* [Dataset entries]:
* * * * *

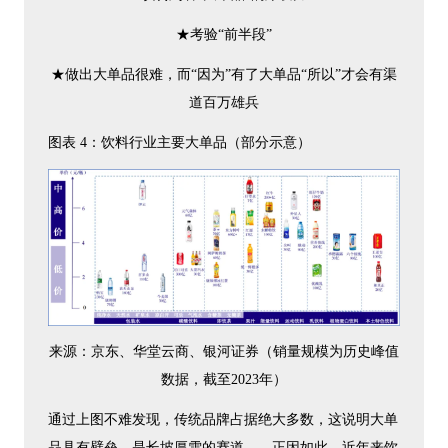
★考验“前半段”
★做出大单品很难，而“因为”有了大单品“所以”才会有渠
道百万雄兵
图表 4：饮料行业主要大单品（部分示意）
来源：京东、华堂云商、银河证券（销量规模为历史峰值
数据，截至2023年）
通过上图不难发现，传统品牌占据绝大多数，这说明大单
品具有壁垒，是长坡厚雪的赛道……正因如此，近年来饮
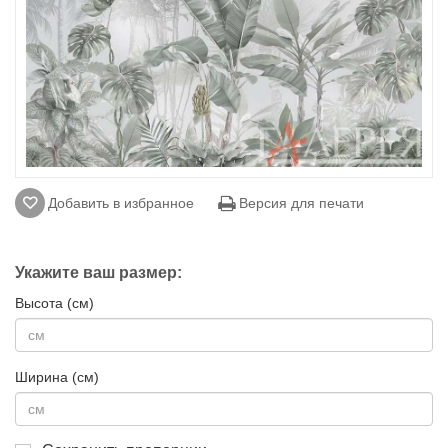
Добавить в избранное
Версия для печати
Укажите ваш размер:
Высота (см)
Ширина (см)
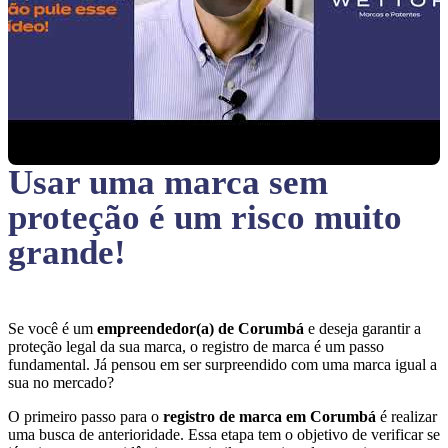
Usar uma marca sem
proteção
é um risco muito
grande!
Se você é um
empreendedor(a) de Corumbá
e deseja garantir a
proteção legal da sua marca, o registro de marca é um passo
fundamental. Já pensou em ser surpreendido com uma marca igual a
sua no mercado?
O primeiro passo para o
registro de marca em Corumbá
é realizar
uma busca de anterioridade. Essa etapa tem o objetivo de verificar se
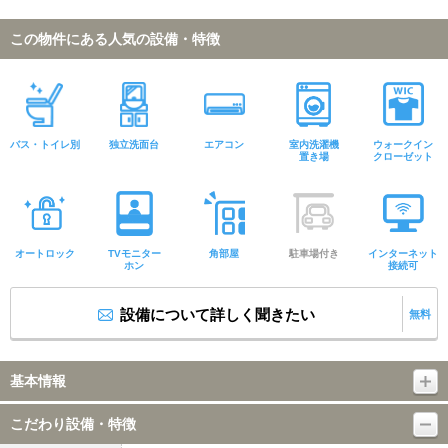
この物件にある人気の設備・特徴
バス・トイレ別
独立洗面台
エアコン
室内洗濯機
ウォークイン
置き場
クローゼット
オートロック
TVモニター
角部屋
駐車場付き
インターネット
ホン
接続可
設備について詳しく聞きたい
無料
基本情報
こだわり設備・特徴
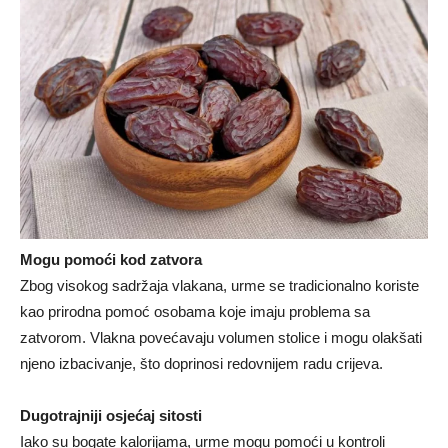
Mogu pomoći kod zatvora
Zbog visokog sadržaja vlakana, urme se tradicionalno koriste
kao prirodna pomoć osobama koje imaju problema sa
zatvorom. Vlakna povećavaju volumen stolice i mogu olakšati
njeno izbacivanje, što doprinosi redovnijem radu crijeva.
Dugotrajniji osjećaj sitosti
Iako su bogate kalorijama, urme mogu pomoći u kontroli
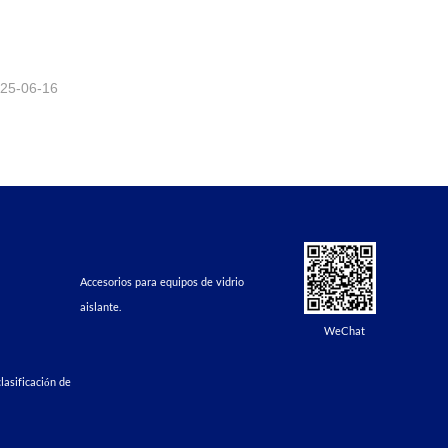
25-06-16
Accesorios para equipos de vidrio
aislante.
WeChat
lasificación de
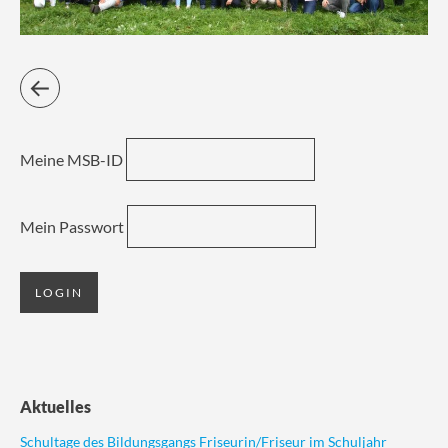
Meine MSB-ID
Mein Passwort
Aktuelles
Schultage des Bildungsgangs Friseurin/Friseur im Schuljahr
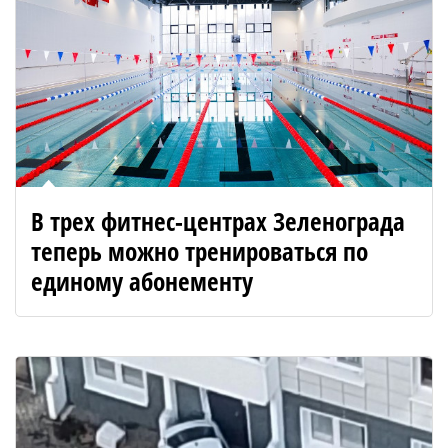
В трех фитнес-центрах Зеленограда
теперь можно тренироваться по
единому абонементу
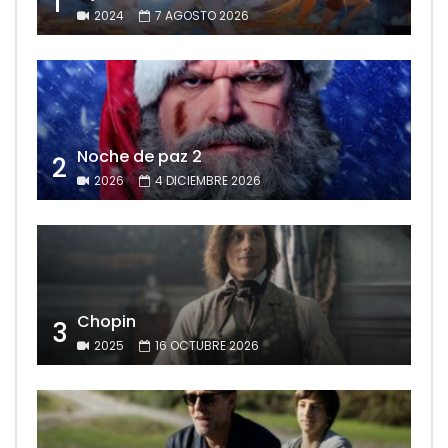
1
2024
7 AGOSTO 2026
Noche de paz 2
2
2026
4 DICIEMBRE 2026
Chopin
3
2025
16 OCTUBRE 2026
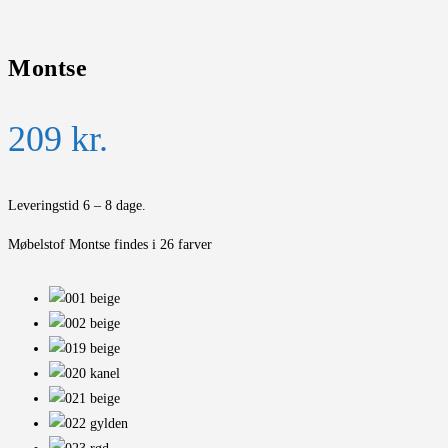
Montse
209
kr.
Leveringstid 6 – 8 dage.
Møbelstof Montse findes i 26 farver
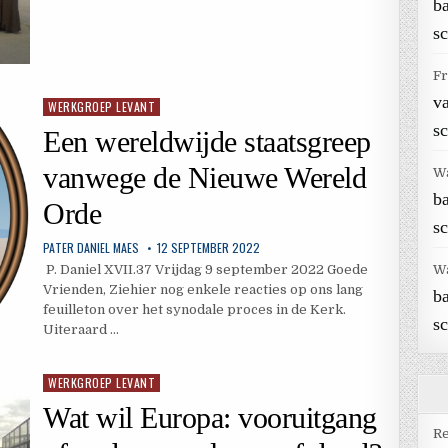
b
sc
Fr
v
WERKGROEP LEVANT
Geplaatst
in
sc
Een wereldwijde staatsgreep
vanwege de Nieuwe Wereld
W
b
Orde
sc
PATER DANIEL MAES
12 SEPTEMBER 2022
P. Daniel XVII.37 Vrijdag 9 september 2022 Goede
W
Vrienden, Ziehier nog enkele reacties op ons lang
b
feuilleton over het synodale proces in de Kerk.
sc
Uiteraard …
WERKGROEP LEVANT
Geplaatst
in
Wat wil Europa: vooruitgang
Re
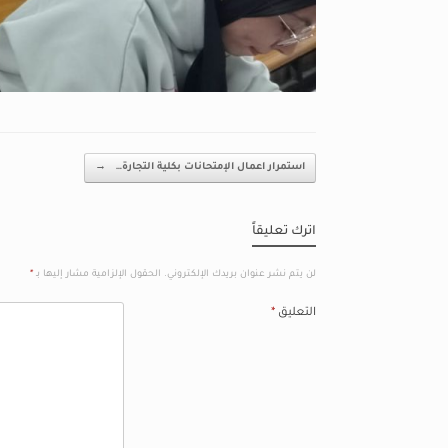
Post navigation
استمرار اعمال الإمتحانات بكلية التجارة…
→
اترك تعليقاً
لن يتم نشر عنوان بريدك الإلكتروني.
الحقول الإلزامية مشار إليها بـ
*
التعليق
*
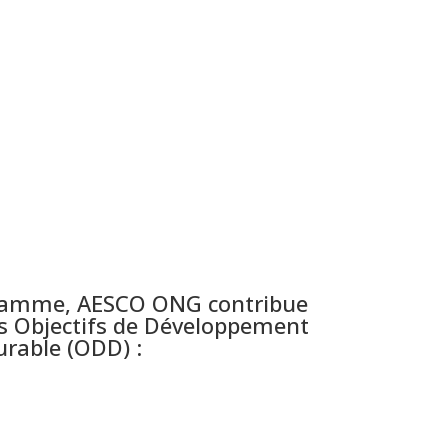
gramme, AESCO ONG contribue
des Objectifs de Développement
rable (ODD) :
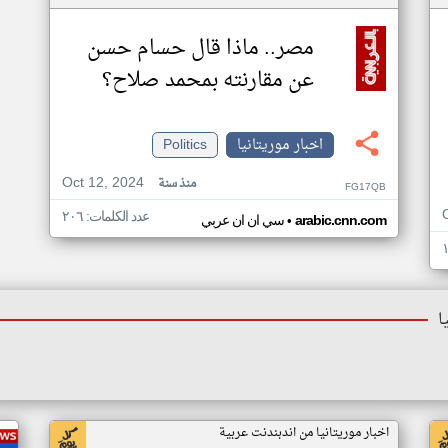
مصر.. ماذا قال حسام حسن
عن مقارنته بمحمد صلاح؟
اخبار موريتانيا
Politics
Oct 12, 2024
منذ سنة
FG17QB
عدد الكلمات: ٢٠٦
•
arabic.cnn.com
سي ان ان عربي
ا
اخبار موريتانيا من اندبندنت عربية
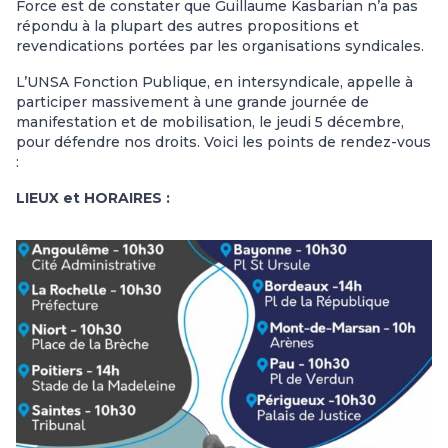
Force est de constater que Guillaume Kasbarian n’a pas
répondu à la plupart des autres propositions et
revendications portées par les organisations syndicales.
L’UNSA Fonction Publique, en intersyndicale, appelle à
participer massivement à une grande journée de
manifestation et de mobilisation, le jeudi 5 décembre,
pour défendre nos droits. Voici les points de rendez-vous
:
LIEUX et HORAIRES :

* * * * *

* [What to do]:
If a line contains the word "grande", it counts; say how many such lines the records hold, and give only that number.

* [Response]:
2